If I can keep this going for the remaining 95.9% of the year that remains, I may be able to say, just like Mr. Murray’s Bob Wiley, “I feel good, I feel great, I feel wonderful… I feel good, I feel great, I feel wonderful… I feel good, I feel great, I feel wonderful…”

61* in ‘61

A guy I follow on LinkedIn and Instagram posted recently about “B2B marketers trying desperately to link 2020 (year) and 20/20 (vision) to help peddle their products…” Sure, it may be 20/20 hindsight by then, but I look forward to his “2020 Top 20” of simpleminded 2020 – 20/20 analogies toward the end of 2020.

Since it’s January 1, 2020 as I began to write this, let’s do a resolution post.

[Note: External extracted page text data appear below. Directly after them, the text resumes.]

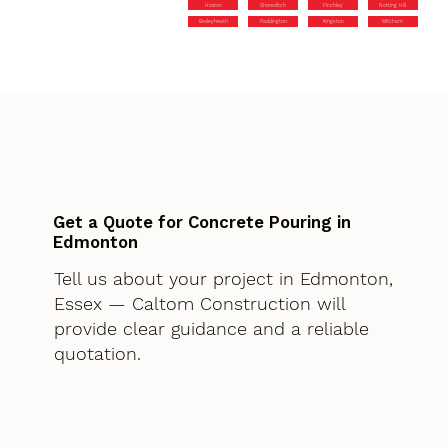
Hoxton
Shoreditch
Finchley
Notting Hill
Bexleyheath
Paddington
Kingston
Mitcham
Get a Quote for Concrete Pouring in
Edmonton
Tell us about your project in Edmonton,
Essex — Caltom Construction will
provide clear guidance and a reliable
quotation.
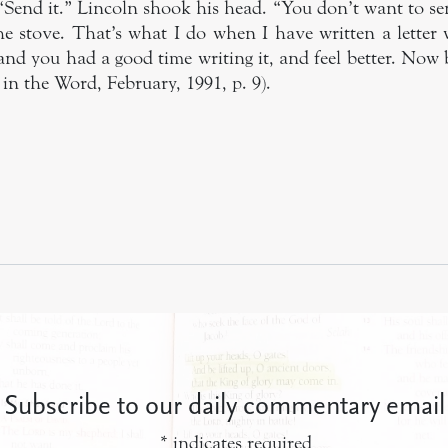
“Send it.” Lincoln shook his head. “You don’t want to sen
the stove. That’s what I do when I have written a letter
r and you had a good time writing it, and feel better. Now 
in the Word, February, 1991, p. 9).
Subscribe to our daily commentary email
*
indicates required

I’m not a fan of them mostly since they don’t happen, but nonetheless…

I resolve to lose 61 pounds in 2020.

The awful truth on New Year’s Day 2020

Sure, it seems like a lot, but it’s only 5.083333333333333 LB’s a month. I’m pretty sure I can put that on in a weekend.  Hey, the odds (and the fans) were against Roger Maris in 1961, but on October 1st of that year, he belted home run #61. The baseball establishment then put a freakin’ asterisk next to it in the record books because he did it in a 162-game season when Yankee God, Babe Ruth swatted 60 in only 154 games.

So why go public?  Well, it’s not like people I know don’t know I’m fat.  Hell, I’ve been battling this since my mother traumatized me back in the 60’s in the “husky” pants section. And the last time I successfully lost tonnage was in a public contest at work, so I figure that if I don’t put it out there to my audience of 3 or 4 people, there’s even less chance of it happening because only I’ll know of my abject failure.

I could go on and on about this, but the new year is slipping away. I’ll update my progress or lack thereof here and share any insights I learn about what works for me and what doesn’t. Here’s a starter set:

  • Losing weight is about portion control – just eat less
  • Delicious and satisfying white carbs like pasta, rice, bread and sugar are your enemy
  • THINK about why you’re peering into the fridge before taking any action
  • Stress eating can be reduced by reducing stress in other ways – exercise, meditation

There’s my resolution. I wish you luck with yours.